There can only be two real reasons to owning a website, selling or sharing. Obviously, this is quite a bold statement to make, but hear me out. Information banks like Wikipedia, social media sites, music sites like Grooveshark and even some personal websites all share their knowledge or services to other sites, many in the hope that users will pass this knowledge on and thus drive visits to said site.
On the other end of the spectrum, we have shopping sites, such as eBay or Play.com, and professional sites that offer a premium paid service or product. Both these types of sites survive and indeed thrive on people visiting and interacting with their content. With this in mind, it should be clear that doing all you can to maximize conversions through your website is a very important tactic to carry out. This is essentially the bottom line of conversion rate optimization (CRO); testing various designs and features on individual pages to discover the ideal structure for optimized conversions.
Most often, users aren’t even aware that CRO is happening on the sites they visit. It can be anything from the subtlest of changes, such as editing the wording of the text slightly, to a drastic overhaul in the design; but although optimizing a site’s conversion rates is a tough challenge, the potential increase in the conversions from your visitors is well worth the struggle.
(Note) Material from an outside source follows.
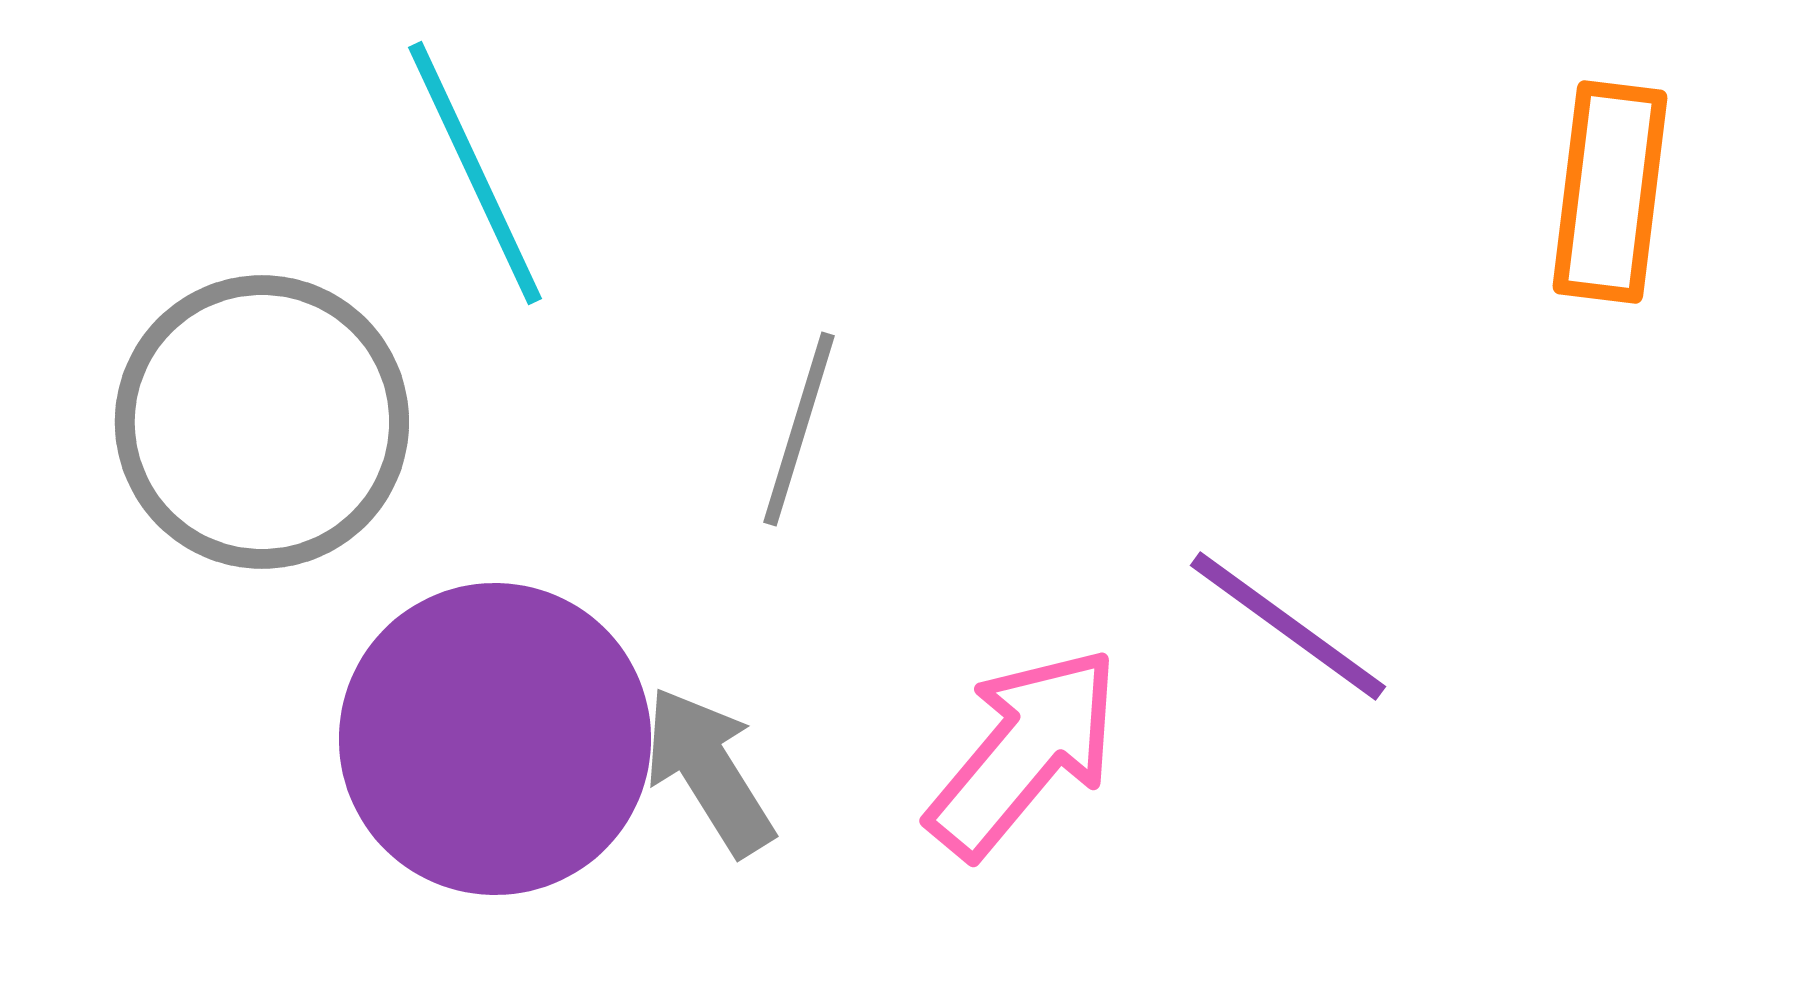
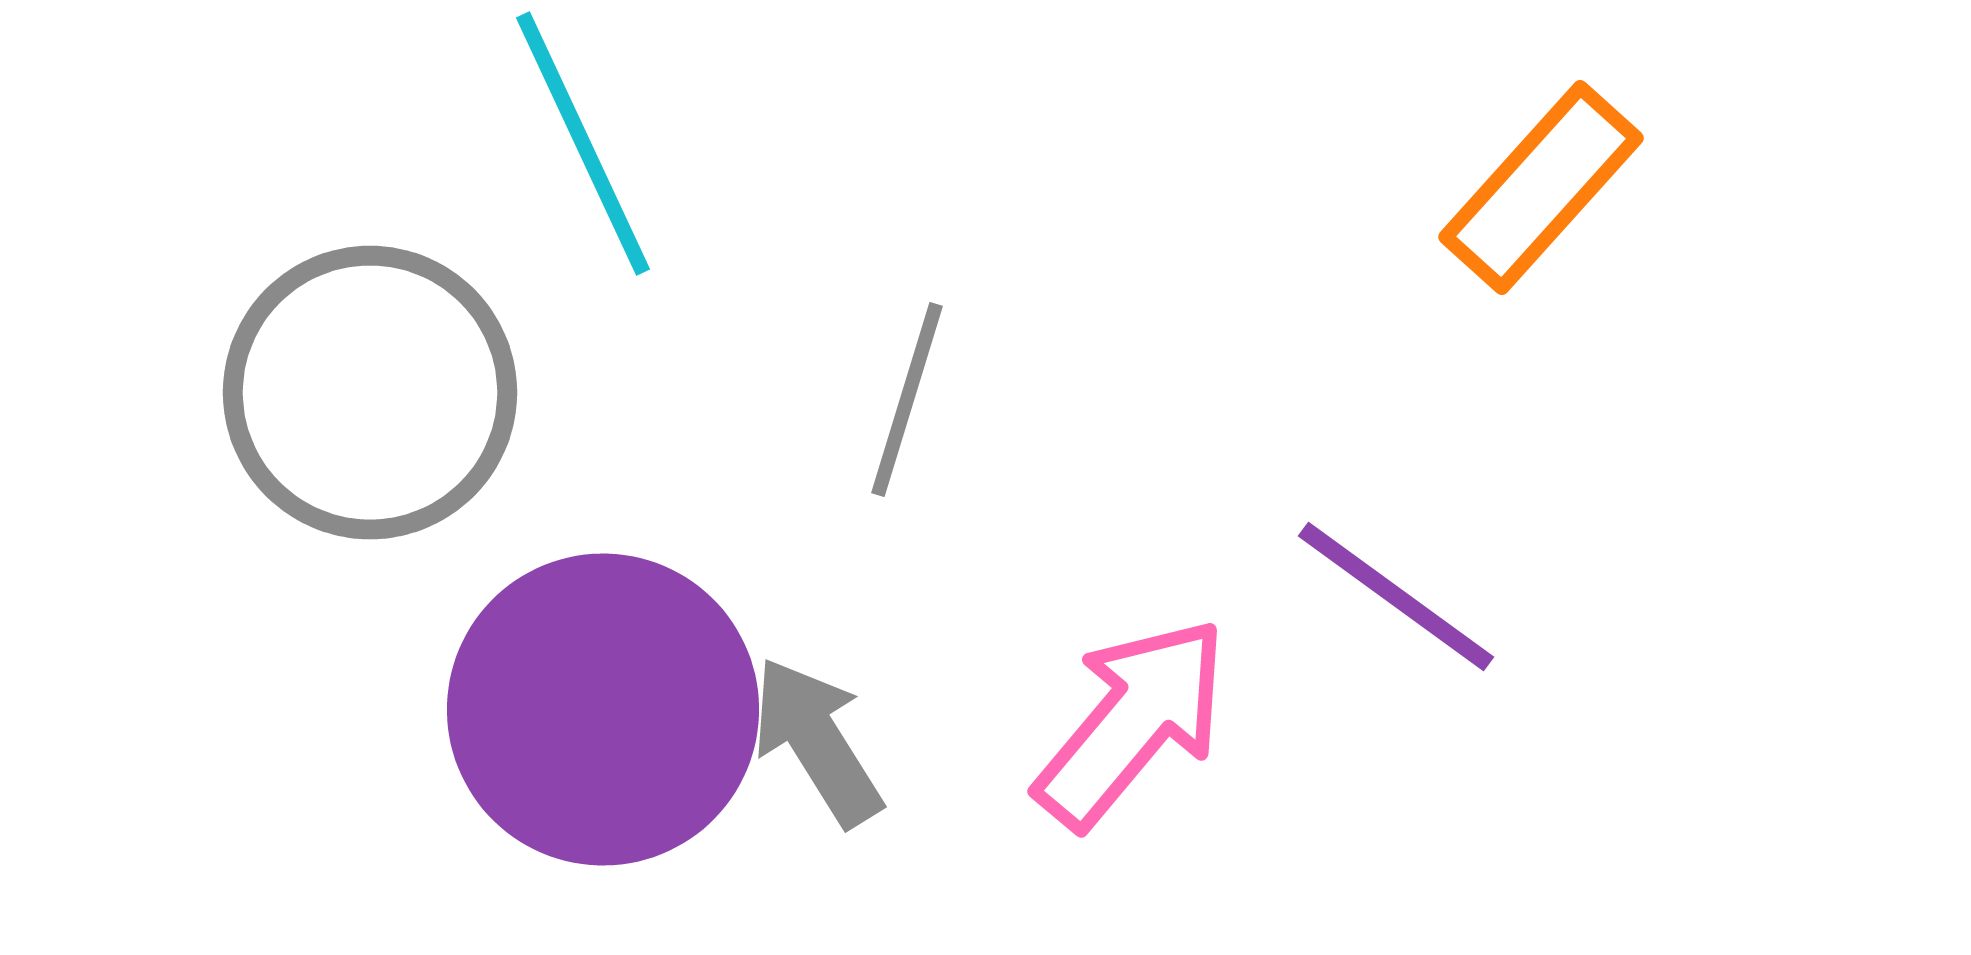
orange rectangle: (1610, 192) -> (1541, 188), moved, turned 35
In fact, you’d probably be surprised to find out how many places are carrying out CRO already, both online and offline. Big supermarkets don’t just move their products around to mess with your head, they’re likely to have to a dedicated team of consumer analysts who study you shopping habits throughout their store and change product locations accordingly. The same goes for shopping sites such as Play.com, you’ll notice that their product pages are displayed in a way that allows you to search for other items, discover lots about the item and suggests relevant alternatives. All of this is designed to promote CRO.
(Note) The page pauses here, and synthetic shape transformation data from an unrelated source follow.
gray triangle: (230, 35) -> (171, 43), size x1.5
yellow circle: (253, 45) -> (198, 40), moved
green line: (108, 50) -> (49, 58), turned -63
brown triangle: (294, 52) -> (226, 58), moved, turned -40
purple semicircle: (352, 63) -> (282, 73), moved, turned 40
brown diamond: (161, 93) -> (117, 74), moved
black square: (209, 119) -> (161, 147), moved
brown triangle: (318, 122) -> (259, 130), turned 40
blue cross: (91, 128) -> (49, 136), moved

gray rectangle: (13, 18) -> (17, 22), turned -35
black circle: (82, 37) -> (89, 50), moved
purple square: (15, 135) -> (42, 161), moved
Altering and running different builds of your website may seem like an expensive and lengthy process, and whilst it may take a long time to get right. Proper CRO can result in seeing massive returns on all your hard work, as long as the data you collect is recorded properly so that you can analyze it efficiently and understand what you need to change (or not change as may be the case). With this in mind, outlined below are some top techniques to carry out on your site this year to help achieve CRO:
I’m not talking about having a live service desk available on your site to aid with peoples queries (you’ve got Twitter for that), instead, I mean using a personalized voice when writing copy for your site. Google’s updates have already done great work in ensuring that sites need to contain quality content to thrive, and what better way to connect with your audience than actually talk to them. Shopping sites have been doing this for years with personalized recommendations (but even they still have quite a way to go). You don’t have to get too personal, but speaking and writing like a human, and not a faceless brand, is fast becoming a brilliant way to drive CRO on your site.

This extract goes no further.